■ INPUT RECORDS ■
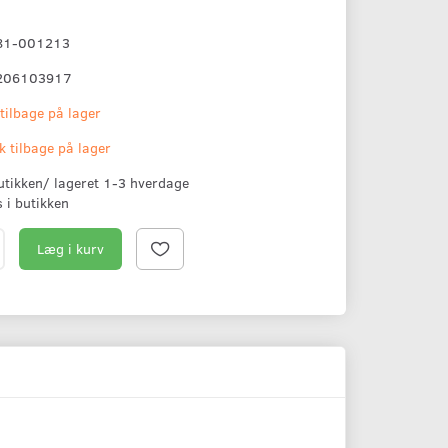
81-001213
206103917
 tilbage på lager
k tilbage på lager
butikken/ lageret 1-3 hverdage
s i butikken
Læg i kurv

■ WHAT IS REQUIRED ■
Your task is to copy the entries in full and exactly, without any images.

■ TASK RESPONSE ■
81-001213
206103917
 tilbage på lager
k tilbage på lager
butikken/ lageret 1-3 hverdage
s i butikken
Læg i kurv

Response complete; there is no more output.